お兄さんによると三階の倉庫に例の人体模型はしまわれているそうだ。
リュックサックをガサゴソと探って銀色に光る鍵を取り出す。
扉に差し込んでひねると、カチャン、と音が鳴った。

鍵は開いたのだが扉の建付けが悪いのか、中々開かない。二人で力いっぱい引っ張ると金属が擦れるギリギリという嫌な音が鳴った。


そこにあったのは人体模型ではなく人の骨で、骨格標本というものらしい。
「なるほどな。昔の骨格標本は本物の人の骨だったことがあったらしいんだけど、それにとり憑いたままだったらしい。」
お兄さんはバッグの中の機械をいくつか取り出して、何かを調べ始めた。
「もう、いないみたいだ。噂は本当だったようだけど、既に消えてるな。」

消えてる?僕は首を傾げた。

「君には成仏って言った方が分かりやすいかな。こっちは仏教用語だけど。」
「霊っていうのは最終的には空気中に溶けるようにふわふわと分散して見えなくなるか、この世とは呼べないような、どこかに移動するって考えられてるんだけど、そういうのを俺たちはまとめて“消失する”って言うようにしてる。」
話しながらも彼は骨格標本を倉庫に戻し、鍵をかけた。
「ま、ほんとのところはどうか分かってないんだけどね。」
帰ろうか。彼はバッグを背負いながら言った。

 
木造の校舎を背に二人で歩いていた。
「あ~あ、結局いなかったな、幽霊。

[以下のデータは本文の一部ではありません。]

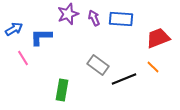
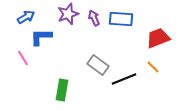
blue arrow: moved 12 px right, 12 px up
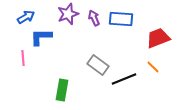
pink line: rotated 28 degrees clockwise
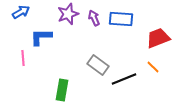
blue arrow: moved 5 px left, 5 px up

」
「そりゃ普通はいないんじゃない?」
「いやいや、結構身の回りにもいるんだよ、気づかないだけで」 

僕は立ち止った。

月が明るい。

膝ぐらいまでの雑草が辺り一面に生えていて、
そこに大きな影が一本伸びている。

「一人でかえれるか?」
うん。
「行先は分かるか?」
うん。

空を見上げながら、僕は頷いた。


柔らかく光る月に、すっ、と吸い込まれてるように、ふわふわと浮き上がった。


振り返ると、鉄のフェンスに囲まれた校舎はもう小さくなっている。


昇って、昇って、白い光に包まれて。



消えた。



対処レポート
「幽霊」No.309784

・概要
 以前に「幽霊」No.299523の発見、消失対処を行った●●県●●市にある廃校にて屋上から落下する少年の目撃情報を受け調査したところレベル2霊体を確認。消失対処を行うために対幽霊隊員を派遣した。当該隊員は当初予定していた強制消失手順を行わず、独断で自然消失を誘導した。当該霊体の消失は確認済み。

・詳細
 「幽霊」No.299523の存在は当時周辺地域に住む一般人に噂として広まっていた。
隊員によって当該霊体は直ちに消失されたが、その後も噂はすぐには消えず、その噂を聞いた小学生三人組(以下それぞれをA,B,Cと呼称)が●●●●年●月●日の夜に肝試しと称して廃校に侵入した。
しかし内実はB,Cが前日に細工した廃校の時計台にある旧式チャイムを突然起動させAを驚かせようという試みであり、この結果Aは屋上から落下し死亡。(その後の警察の調査で学校内でのB,CからAへのいじめが発覚している)
それからしばらくして屋上から落下する少年の目撃情報を受け、調査の結果Aの霊体であることを確認。
当該霊体は毎晩午後一時ごろにチャイムの音とともに叫び声をあげて屋上から落下(恐らく死亡した際の落下時の時刻と同じ)、その後夜明けまで死亡時と同じ体勢で地面に横たわっていた。
調査の後、対幽霊隊員(隊員情報を後に記載)を派遣。低レベル霊体の為、一般強制消失手順が予定されていたが当該隊員は独断で霊体が自発的に消失するよう誘導を行った。当該隊員はこの理由について審問会で
「何となく。」
と答えている。
明確な理由なく、無断での対処方法の変更の為、当該隊員は適切に処分された。

・隊員情報(抜粋)
 笹山健介 隊員番号52809 
●●●●年入隊。当時17歳

●●●●年●月●日生まれ
●●●●年 所属中学を退学(理由は不明)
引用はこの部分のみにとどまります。